━━ Supplied data

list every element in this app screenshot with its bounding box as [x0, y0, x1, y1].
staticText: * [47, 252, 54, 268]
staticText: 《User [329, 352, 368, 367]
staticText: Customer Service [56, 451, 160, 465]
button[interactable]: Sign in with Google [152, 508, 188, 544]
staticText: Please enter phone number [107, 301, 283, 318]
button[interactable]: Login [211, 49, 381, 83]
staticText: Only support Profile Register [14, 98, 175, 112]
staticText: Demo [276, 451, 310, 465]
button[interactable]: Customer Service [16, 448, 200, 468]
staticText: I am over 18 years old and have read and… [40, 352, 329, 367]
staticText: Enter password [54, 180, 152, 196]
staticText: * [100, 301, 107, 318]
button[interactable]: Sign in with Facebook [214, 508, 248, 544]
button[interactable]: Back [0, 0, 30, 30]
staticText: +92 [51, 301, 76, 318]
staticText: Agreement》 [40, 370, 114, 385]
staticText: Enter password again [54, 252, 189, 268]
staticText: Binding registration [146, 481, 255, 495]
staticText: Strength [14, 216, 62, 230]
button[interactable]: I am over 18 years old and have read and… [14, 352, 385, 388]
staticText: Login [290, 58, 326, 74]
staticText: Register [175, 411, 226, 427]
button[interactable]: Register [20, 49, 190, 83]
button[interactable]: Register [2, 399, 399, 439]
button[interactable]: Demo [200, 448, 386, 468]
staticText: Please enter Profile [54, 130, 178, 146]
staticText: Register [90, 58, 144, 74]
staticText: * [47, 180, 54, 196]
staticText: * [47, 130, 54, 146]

━━━━

**What you need to do**
In this exercise, repeat the entries above verbatim.

**Completed exercise**
list every element in this app screenshot with its bounding box as [x0, y0, x1, y1].
staticText: * [47, 252, 54, 268]
staticText: 《User [329, 352, 368, 367]
staticText: Customer Service [56, 451, 160, 465]
button[interactable]: Sign in with Google [152, 508, 188, 544]
staticText: Please enter phone number [107, 301, 283, 318]
button[interactable]: Login [211, 49, 381, 83]
staticText: Only support Profile Register [14, 98, 175, 112]
staticText: Demo [276, 451, 310, 465]
button[interactable]: Customer Service [16, 448, 200, 468]
staticText: I am over 18 years old and have read and… [40, 352, 329, 367]
staticText: Enter password [54, 180, 152, 196]
staticText: * [100, 301, 107, 318]
button[interactable]: Sign in with Facebook [214, 508, 248, 544]
button[interactable]: Back [0, 0, 30, 30]
staticText: +92 [51, 301, 76, 318]
staticText: Agreement》 [40, 370, 114, 385]
staticText: Enter password again [54, 252, 189, 268]
staticText: Binding registration [146, 481, 255, 495]
staticText: Strength [14, 216, 62, 230]
button[interactable]: I am over 18 years old and have read and… [14, 352, 385, 388]
staticText: Login [290, 58, 326, 74]
staticText: Register [175, 411, 226, 427]
button[interactable]: Register [20, 49, 190, 83]
button[interactable]: Register [2, 399, 399, 439]
button[interactable]: Demo [200, 448, 386, 468]
staticText: Please enter Profile [54, 130, 178, 146]
staticText: Register [90, 58, 144, 74]
staticText: * [47, 180, 54, 196]
staticText: * [47, 130, 54, 146]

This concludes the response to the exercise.